## EXTRACTED DATA
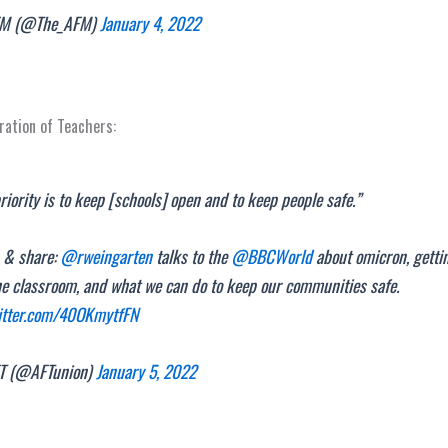
M (@The_AFM)
January 4, 2022
ation of Teachers:
riority is to keep [schools] open and to keep people safe.”
 & share:
@rweingarten
talks to the
@BBCWorld
about omicron, getti
he classroom, and what we can do to keep our communities safe.
witter.com/40OKmytfFN
T (@AFTunion)
January 5, 2022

## YOUR TASK
Output each entry shown above exactly as it stands, with all pictures removed.

## THE COMPLETED TASK
M (@The_AFM)
January 4, 2022
ation of Teachers:
riority is to keep [schools] open and to keep people safe.”
 & share:
@rweingarten
talks to the
@BBCWorld
about omicron, getti
he classroom, and what we can do to keep our communities safe.
witter.com/40OKmytfFN
T (@AFTunion)
January 5, 2022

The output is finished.